_What to work on_: Below are records; extract exactly the lines from the one with "Hébergements" through the final line, including both, but drop the pictures.

[Data extracted from a collection]
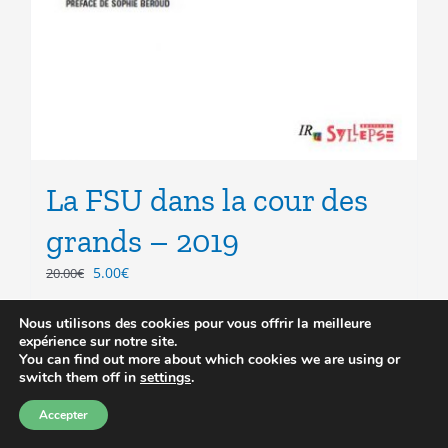
La FSU dans la cour des
grands – 2019
Le
Le
5.00
€
20.00
€
prix
prix
initial
actuel
Nous utilisons des cookies pour vous offrir la meilleure
était :
est :
expérience sur notre site.
Ajouter au panier
Détails
20.00€.
5.00€.
You can find out more about which cookies we are using or
switch them off in
settings
.
Accepter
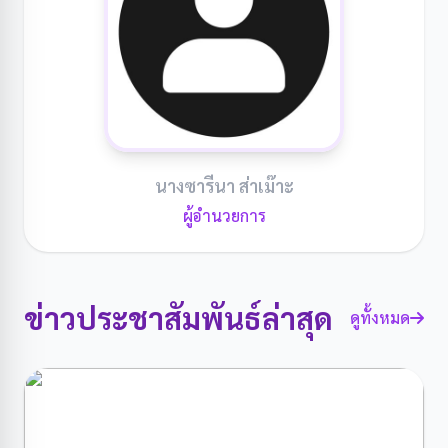
นางซารีนา ส่าเม๊าะ
ผู้อำนวยการ
ข่าวประชาสัมพันธ์ล่าสุด
ดูทั้งหมด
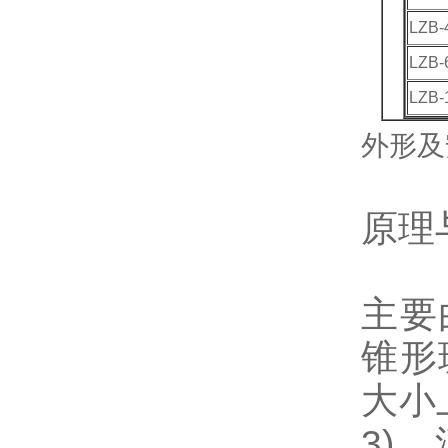
LZB
LZB
LZB
外形及
原理
主要
锥形
大小
3)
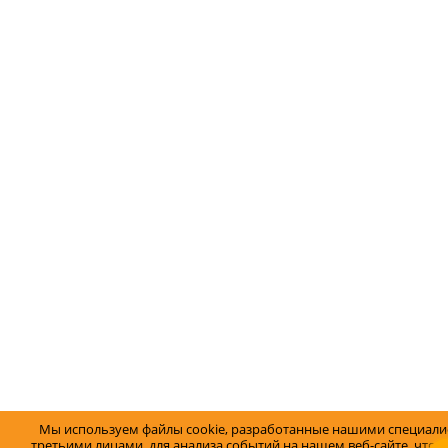
Мы используем файлы cookie, разработанные нашими специали
третьими лицами, для анализа событий на нашем веб-сайте, что 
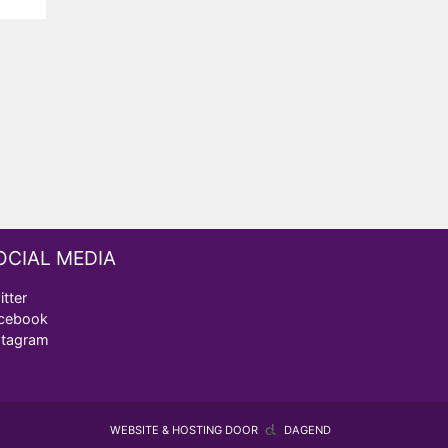
OCIAL MEDIA
itter
cebook
stagram
WEBSITE & HOSTING DOOR
DAGEND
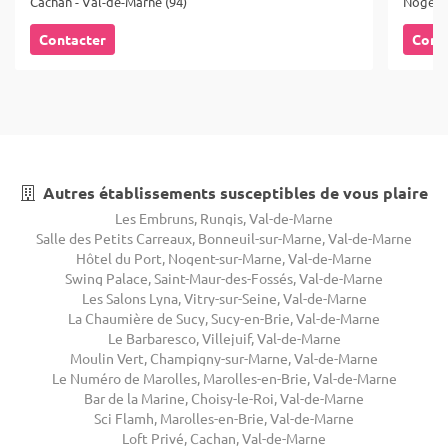
Cachan - Val-de-Marne (94)
Nogent-
Contacter
Cont
Autres établissements susceptibles de vous plaire
Les Embruns, Rungis, Val-de-Marne
Salle des Petits Carreaux, Bonneuil-sur-Marne, Val-de-Marne
Hôtel du Port, Nogent-sur-Marne, Val-de-Marne
Swing Palace, Saint-Maur-des-Fossés, Val-de-Marne
Les Salons Lyna, Vitry-sur-Seine, Val-de-Marne
La Chaumière de Sucy, Sucy-en-Brie, Val-de-Marne
Le Barbaresco, Villejuif, Val-de-Marne
Moulin Vert, Champigny-sur-Marne, Val-de-Marne
Le Numéro de Marolles, Marolles-en-Brie, Val-de-Marne
Bar de la Marine, Choisy-le-Roi, Val-de-Marne
Sci Flamh, Marolles-en-Brie, Val-de-Marne
Loft Privé, Cachan, Val-de-Marne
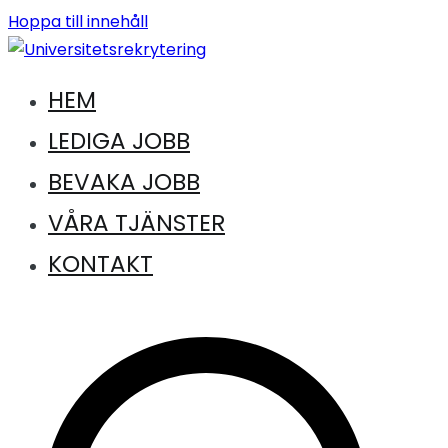
Hoppa till innehåll
HEM
Jobb inom universitet och högskola
Universitetsrekrytering
LEDIGA JOBB
BEVAKA JOBB
VÅRA TJÄNSTER
KONTAKT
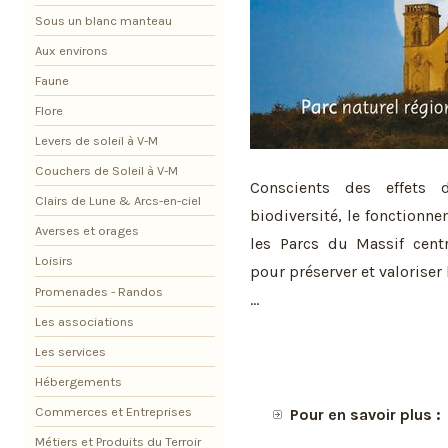
Sous un blanc manteau
Aux environs
Faune
Flore
Levers de soleil à V-M
Couchers de Soleil à V-M
Conscients des effets 
Clairs de Lune & Arcs-en-ciel
biodiversité, le fonctionn
Averses et orages
les Parcs du Massif cen
Loisirs
pour préserver et valoriser 
Promenades - Randos
...
Les associations
Les services
Hébergements
Commerces et Entreprises
Pour en savoir plus :
Métiers et Produits du Terroir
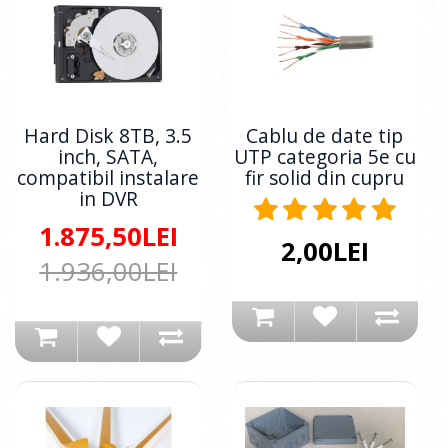
Hard Disk 8TB, 3.5
Cablu de date tip
inch, SATA,
UTP categoria 5e cu
compatibil instalare
fir solid din cupru
in DVR
1.875,50LEI
2,00LEI
1.936,00LEI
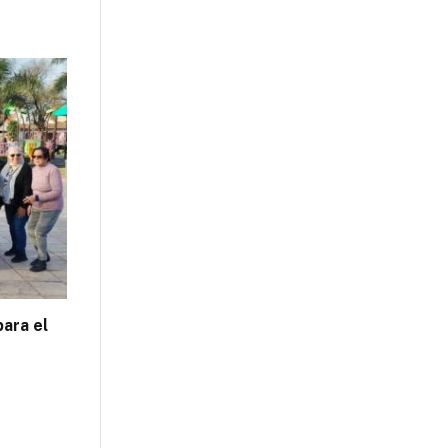
para el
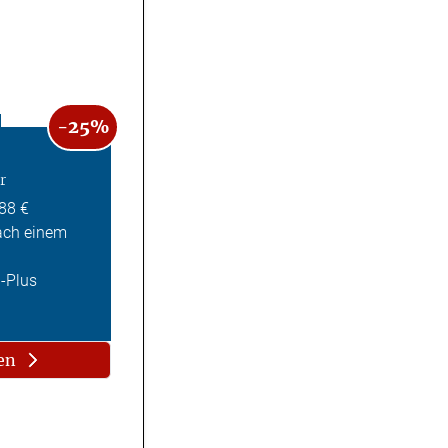
-25%
r
,88 €
ach einem
Z-Plus
en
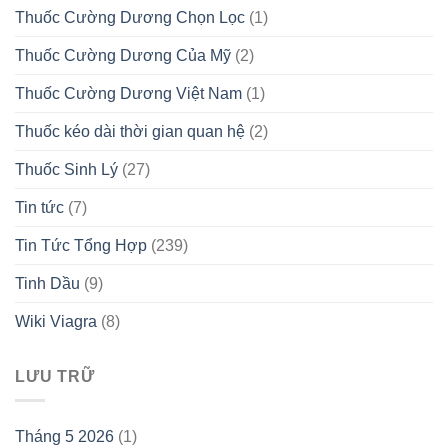
Thuốc Cường Dương Chọn Lọc
(1)
Thuốc Cường Dương Của Mỹ
(2)
Thuốc Cường Dương Việt Nam
(1)
Thuốc kéo dài thời gian quan hệ
(2)
Thuốc Sinh Lý
(27)
Tin tức
(7)
Tin Tức Tổng Hợp
(239)
Tinh Dầu
(9)
Wiki Viagra
(8)
LƯU TRỮ
Tháng 5 2026
(1)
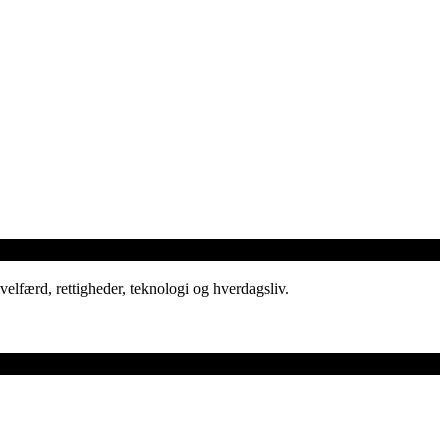
elfærd, rettigheder, teknologi og hverdagsliv.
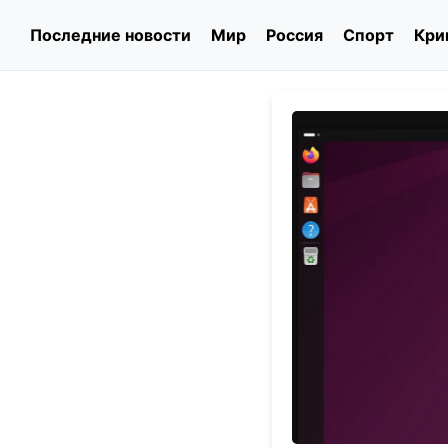
Последние новости
Мир
Россия
Спорт
Кри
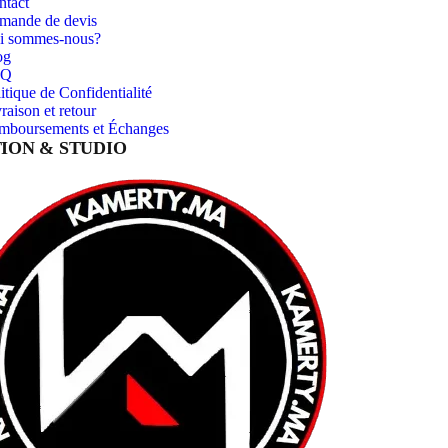
ntact
mande de devis
i sommes-nous?
og
AQ
itique de Confidentialité
raison et retour
mboursements et Échanges
ION & STUDIO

_Solution to this problem_:
Hébergements
Commerces et Entreprises
Pour en savoir plus :
Métiers et Produits du Terroir
Hard Disk 8TB, 3.5
Cablu de date tip
inch, SATA,
UTP categoria 5e cu
compatibil instalare
fir solid din cupru
in DVR
1.875,50LEI
2,00LEI
1.936,00LEI
para el
-25%
r
,88 €
ach einem
Z-Plus
en
Thuốc Cường Dương Chọn Lọc
(1)
Thuốc Cường Dương Của Mỹ
(2)
Thuốc Cường Dương Việt Nam
(1)
Thuốc kéo dài thời gian quan hệ
(2)
Thuốc Sinh Lý
(27)
Tin tức
(7)
Tin Tức Tổng Hợp
(239)
Tinh Dầu
(9)
Wiki Viagra
(8)
LƯU TRỮ
Tháng 5 2026
(1)
elfærd, rettigheder, teknologi og hverdagsliv.
Последние новости
Мир
Россия
Спорт
Кри
ntact
mande de devis
i sommes-nous?
og
AQ
itique de Confidentialité
raison et retour
mboursements et Échanges
ION & STUDIO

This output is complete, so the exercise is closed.